BANDA ACEH – Hujan deras dan angin badai merusak banyak rumah di kawasan Aceh Besar dan sekitarnya pada Ahad, 29 Mei 2022, pagi.
“Angin tadi pagi memang kencang sekali disertai dengan hujan lebat yang mengguyur beberapa daerah di Provinsi Aceh. Menurut info dari BMKG, angin tadi mencapai kecepatan 107 km/jam,” kata Dr. Taqwaddin, Ketua Dewan Pakar Forum Pengurangan Resiko Bencana (PRB) Aceh.

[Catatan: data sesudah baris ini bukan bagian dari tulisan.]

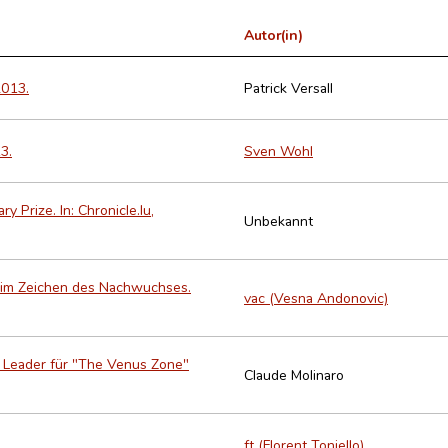
Autor(in)
2013.
Patrick Versall
3.
Sven Wohl
 Prize. In: Chronicle.lu,
Unbekannt
anz im Zeichen des Nachwuchses.
vac (Vesna Andonovic)
mes Leader für "The Venus Zone"
Claude Molinaro
ft (Florent Toniello)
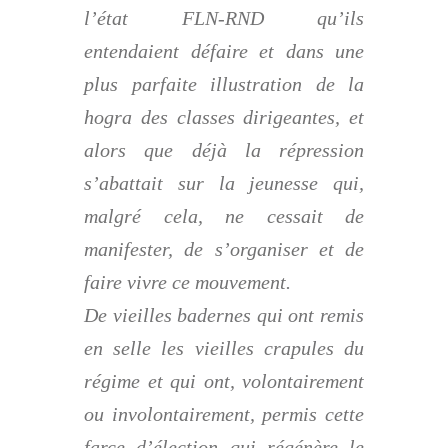
l’état FLN-RND qu’ils
entendaient défaire et dans une
plus parfaite illustration de la
hogra des classes dirigeantes, et
alors que déjà la répression
s’abattait sur la jeunesse qui,
malgré cela, ne cessait de
manifester, de s’organiser et de
faire vivre ce mouvement.
De vieilles badernes qui ont remis
en selle les vieilles crapules du
régime et qui ont, volontairement
ou involontairement, permis cette
farce d’élection qui régénère le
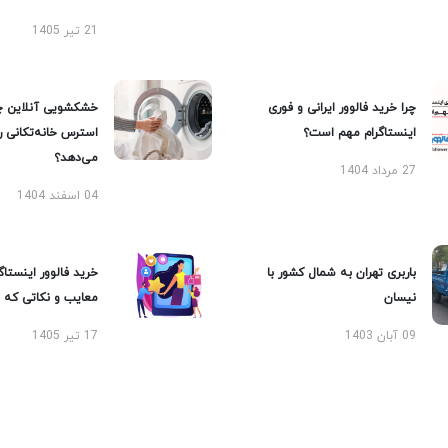
21 تیر 1405
چرا خرید فالوور ایرانی و فوری
خشکشویی آنلاین چ
اینستاگرام مهم است؟
استرس خانه‌تکانی 
می‌دهد؟
27 مرداد 1404
04 اسفند 1404
باربری تهران به شمال کشور با
خرید فالوور اینستاگر
نیسان
معایب و نکاتی که با
09 آبان 1403
17 تیر 1405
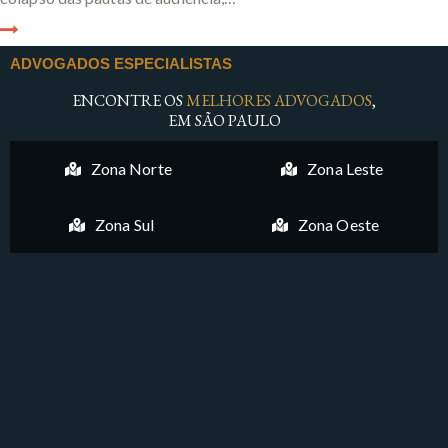
ADVOGADOS ESPECIALISTAS
ENCONTRE OS
MELHORES ADVOGADOS
,
EM SÃO PAULO
Zona Norte
Zona Leste
Zona Sul
Zona Oeste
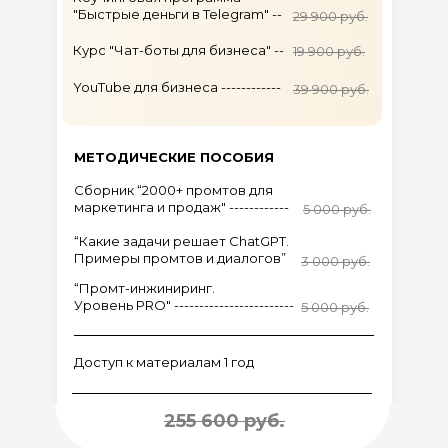
"Быстрые деньги в Telegram" --
29 900 руб.
Курс "Чат-боты для бизнеса" --
19 900 руб.
YouTube для бизнеса ------------
39 900 руб.
МЕТОДИЧЕСКИЕ ПОСОБИЯ
Сборник “2000+ промтов для
маркетинга и продаж" ------------
5 000 руб.
“Какие задачи решает ChatGPT.
жений
Доступ к материалам 1 год
Примеры промтов и диалогов”
3 000 руб.
-------------
“Промт-инжиниринг.
Уровень PRO" ------------------------
5 000 руб.
SUPER BONUS
Пакет курсов от Тимура 
Доступ к материалам 1 год
Менеджер социальных сетей --
255 600 руб.
Коучинговая программа
"Быстрые деньги в Telegram" ---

Salah satu rumah yang rusak akibat diterjang badai adalah milik Mukhtar, staf Pengadilan Tinggi (PT) Banda Aceh. Rumah yang terletak di Desa Lamhasan, Kecamatan Peukan Bada, Kabupaten Aceh Besar tersebut sedang dalam proses pembangunan.
“Rumah ini belum selesai Pak. Belum pun dipasang keramik, plafon, cat, dan lain-lain. Saya bangun pelan-pelan, sesuai kemampuan. Maklum saya hanya PNS golongan II. Malam ini kami belum jelas mau tidur di mana, karena hampir semua atap sudah terbongkar diterbangkan badai,” ungkap Mukhtar.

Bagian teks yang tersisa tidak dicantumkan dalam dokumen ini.